With our refined focus on cheese at BIN 36, it makes a heck of a lot of sense to start thinking about that thing so many of us do already: why do we drink wine with cheese, and what pairs best with what?
Let's flashback quickly to ten years ago. Y2K became, finally, something to laugh at, and the nineties were sadly a thing of the past. And wine, the drink we've now grown to know and love, was something strange, expensive, and for most people, intimidating. It was for this reason we opened BIN and structured the wine program the way we did. And hey, ten years later, I talk constantly to friends of BIN while they're visiting with us about grapes like garnacha, albarino, and verdejo (and we're just talking Spanish wines here!). Ten years ago, you'd have been laughed at to try and bring those wines into a conversation. Well, this is where we feel most people now are with cheese.And you know what, there's nothing wrong with that! That's why we've broken our new cheese list into seven different descriptive categories:
- Fresh
- Bloomy Rind Soft
- Semi-Soft Washed Rind
- Semi-Firm
- Firm
- Blue
- Flavored
Doesn't that make a heck of a lot of sense? Rather than break the menu up by geography, and have cheeses on the menu from Italy like Robiola, Gorgonzola Dolce, and Tartufo--and have no idea that the cheeses are all so different from one another--it's no so easy to understand that Robiola is vaguely similar in style to a cheese so many of us know, camembert.

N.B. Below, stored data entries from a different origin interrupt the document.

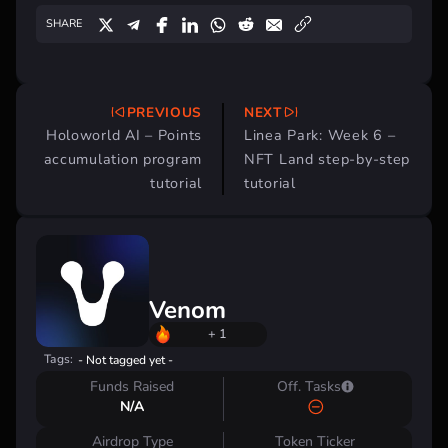
SHARE
PREVIOUS
NEXT
Post
Holoworld AI – Points
Linea Park: Week 6 –
navigation
accumulation program
NFT Land step-by-step
tutorial
tutorial
Venom
+ 1
Tags:
- Not tagged yet -
Funds Raised
Off. Tasks
N/A
Airdrop Type
Token Ticker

Which brings me to the fun part: washing the cheese down with a glass of wine!
With the tremendous popularity of our new Smokey Blue Souffle using Rogue River Creamery's Smokey Blue Cheese, I thought it'd be a great cheese to begin with.
Rogue Creamery is famous for their blues, and the Smokey Blue is pretty special. It's the first blue cheese to be smoked in the United States, and the process calls for the use of locally harvested hazelnut shells. Cold smoked over the hazelnut shells for sixteen hours, the end result is a cheese that is all at once sweet, creamy, and smokey, and so beautiful with a bright blue vein. So what in the world do you pair with such a cheese?Well, how about an Australian Muscat?
Muscat is a grape grown all over the world, and we've been drinking it for a very, very long time. Scientists even found traces of the grape in pots found on the burial ground of King Midas--that's almost 3,000 years of Muscat drinking--suited for a king.At BIN we're pouring a non-vintage Muscat from a vineyard in Victoria, Australia called Campbells. Think about smoked foods you've had before, be it tomatoes on a pasta or salmon on a bagel. You've got the flavor bouncing on your tongue now, right? Now think about what you'd like to drink to compliment that smokey flavor... something big, right? I'm thinking something big and sweet, and this Muscat is both. With a gorgeous amber hue, the wine packs notes of raisins and oak, complimenting the cheese perfectly with its long finish.
Have you had this cheese before? What would you pair with it? I'd love to hear from you!